あの頃から執着していた伸を手放さない為に、想像もできないような、恐ろしいものを飲ませてたりしてたって、おかしくない。
だから俺たちは、いたって真剣だ。
なのに・・・
「ぷ」
ぷ、の後には、文字通りの大爆笑が続いた。
こんなにも笑い転げる彼を、未だかつて見たことがあっただろうか?
というほどの強烈な笑いっぷり。
ソファの上で腹を抱え、涙を流し、「ぐるじぃ〜っ」を連発する彼に、俺たちは何も言えないまま時間は過ぎた。
まだ、笑いの息切れが残るなか、やっと伸が起き上がったのは、かれこれ10分近く経った頃だ。
「ほ・・・っ、ほれっ、惚れ、薬・・・ね・・・、あはっ、ぷははっ、ぁ・・・や、ごめんごめん。けど、んー、確かにね、うん・・・、そうかも。当麻に惚れ薬、飲まされたかもしれないな」
目尻から零れる雫を拭いながら、僅かに頬を染めて、彼は言った。
それが笑い過ぎてなのか、それとも、恥じらいからなのか、俺たちには判別できない。
ただ伸は、ふと表情を改めると、俺たちではなく、少し遠い眼差しで、征士の後ろの窓の向こうに意識を向けた。
きっと当麻のことを考えているのだ。
どうして伸はそんなにも当麻を庇うのか。
俺たちにはどうしてもそこが合点がゆかない。
「ふぅ・・・、なんとしたものか・・・」
「説得するったって、本人がこれだもんなぁ・・・」
「つったって、じゃ、どうするよ?」
ナスティの別宅というには意外なほどに女性らしさ溢れる、というかブリブリの少女趣味で乙女チックなリビングに、これまたまったく似つかわしくない重苦しい沈黙が広がった。
それを打ち破ったのは征士だった。
ずばり核心を突くことにしたらしい。
「で、伸、お前は、当麻と別れる気は全くないのだな?」
「ええ?!なんで今更別れなきゃなんないのさ?!」
静かな部屋で、少しばかりぼんやりしていた伸は、突然の征士の発言に、元々大きな瞳をまん丸にして問いに問いで答えた。
『今更』ということは、長く付き合いすぎて、別れるタイミングを逸したということなのだろうか。
「だって、お前、当麻の奴、いつもああやってお前がいない間に女を・・・っ」
「おんなぁ〜!?」
「なにっ!女だって?!」
そうか、この部分はまだ彼等に話していなかった。
そりゃあビックリするだろう。
伸を苦しませ、悲しませるようなことして、それでも手放さないなんて、どこまでズルイ奴なんだ!
あんな奴が俺たちの仲間で、参謀だったなんて!
俺の中からまた、フツフツと怒りのマグマが溢れてきた。
「ああ!そうなんだ。
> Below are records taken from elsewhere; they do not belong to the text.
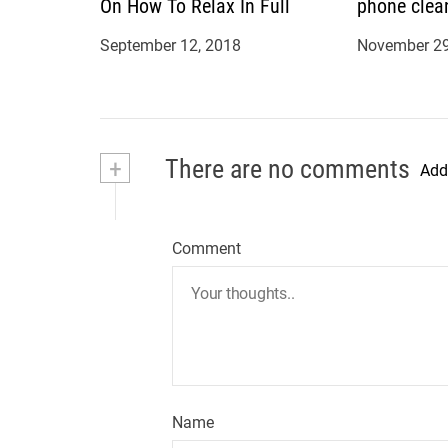
On How To Relax In Full
phone clea
September 12, 2018
November 29
+
There are no comments
Add
Comment
Name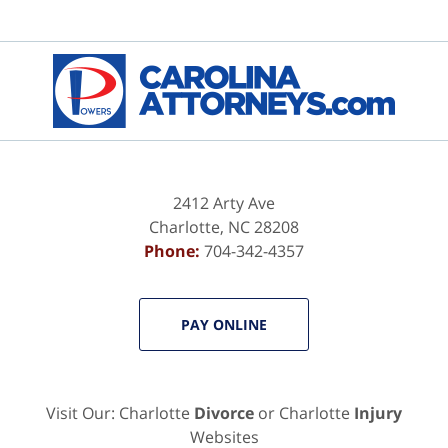
2412 Arty Ave
Charlotte
,
NC
28208
Phone:
704-342-4357
PAY ONLINE
Visit Our: Charlotte
Divorce
or Charlotte
Injury
Websites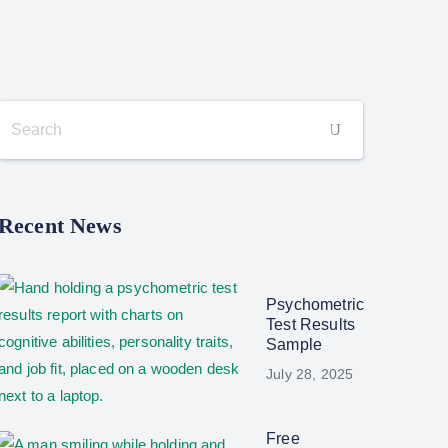
Recent News
Psychometric
Test Results
Sample
July 28, 2025
Free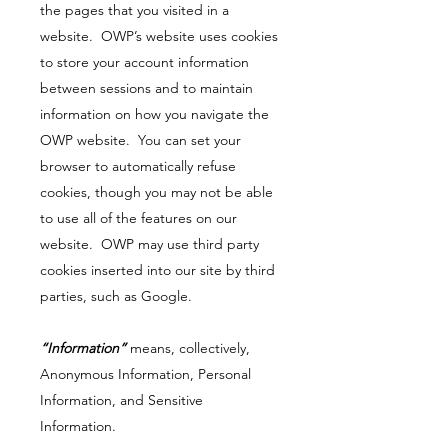
the pages that you visited in a
website. OWP’s website uses cookies
to store your account information
between sessions and to maintain
information on how you navigate the
OWP website. You can set your
browser to automatically refuse
cookies, though you may not be able
to use all of the features on our
website. OWP may use third party
cookies inserted into our site by third
parties, such as Google.
“Information”
means, collectively,
Anonymous Information, Personal
Information, and Sensitive
Information.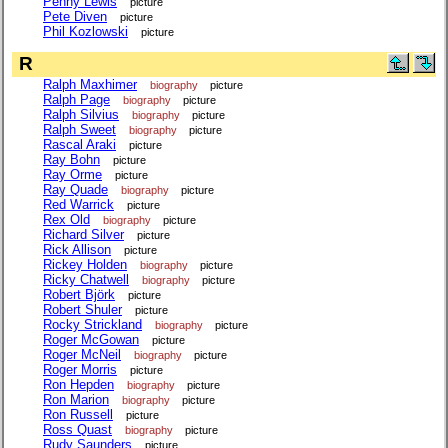
Penny Lewis
picture
Pete Diven
picture
Phil Kozlowski
picture
R
Ralph Maxhimer
biography
picture
Ralph Page
biography
picture
Ralph Silvius
biography
picture
Ralph Sweet
biography
picture
Rascal Araki
picture
Ray Bohn
picture
Ray Orme
picture
Ray Quade
biography
picture
Red Warrick
picture
Rex Old
biography
picture
Richard Silver
picture
Rick Allison
picture
Rickey Holden
biography
picture
Ricky Chatwell
biography
picture
Robert Björk
picture
Robert Shuler
picture
Rocky Strickland
biography
picture
Roger McGowan
picture
Roger McNeil
biography
picture
Roger Morris
picture
Ron Hepden
biography
picture
Ron Marion
biography
picture
Ron Russell
picture
Ross Quast
biography
picture
Rudy Saunders
picture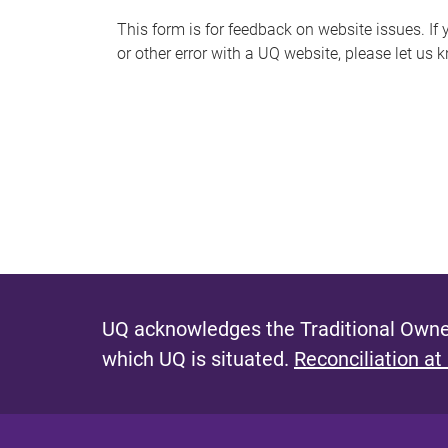
s
This form is for feedback on website issues. If y
or other error with a UQ website, please let us 
m
e
s
s
a
g
e
UQ acknowledges the Traditional Owner
which UQ is situated.
Reconciliation at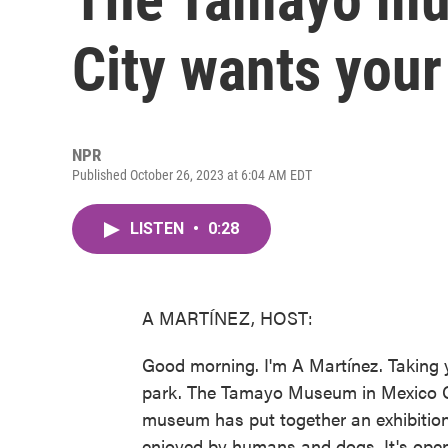
City wants your 
NPR
Published October 26, 2023 at 6:04 AM EDT
LISTEN
•
0:28
A MARTÍNEZ, HOST:
Good morning. I'm A Martínez. Taking 
park. The Tamayo Museum in Mexico Cit
museum has put together an exhibition
enjoyed by humans and dogs. It's open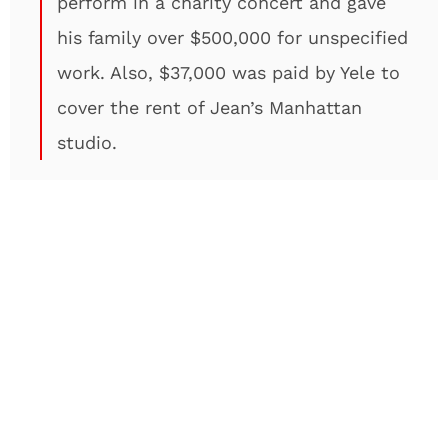
perform in a charity concert and gave
his family over $500,000 for unspecified
work. Also, $37,000 was paid by Yele to
cover the rent of Jean’s Manhattan
studio.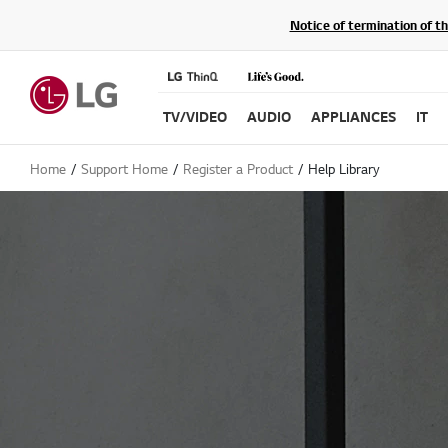
Notice of termination of t
TV/VIDEO
AUDIO
APPLIANCES
IT
Home
Support Home
Register a Product
Help Library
伸が俺と出かけてるのをいいことに、当麻の奴、女連れ込んでて、しかも!なんだか、すっごくいかがわしい会話を・・・」
「なんだよそれ!酷すぎるぜっっ」
「まったく男の風上にも置けん奴だ、許せん!」
「あー、だから、それは・・・」
伸は、たとえ留守の間に女としけこもうが、それが当麻なのだと、無理矢理自分を納得させているに違いない。
嗚呼っなんて可哀想な伸!
けど、それじゃダメだ!
「なんでそうやっておめえばっか我慢してんだよっ」
「お人好しにもほどがある!」
「いくら当麻だからって、やっていいことと、悪いことがあるだろう?!」
「そんなこと・・・。僕だって、言う時は言うよ?同居してるんだから、どっちかばっかりが我慢してたら成り立たないって。そうだろう?」
伸の言うことは尤もだ。
どんなに当麻が我侭で自分勝手で横暴でも、伸が納得して一緒に暮らしてるんだから、本来はそれを俺たちがとやかく言ったり、ましてや別れさせたりなんて、できようはずもない。
ないのだが・・・
だが、それじゃあ、いつまで経っても、伸は当麻の呪縛からは逃れられないってことじゃないか!
ダメだ!
それだけはダメだ!
俺たちは仲間を、伸を、守るっ!!
三人は、同じことを思い、決意を新たに頷きあった。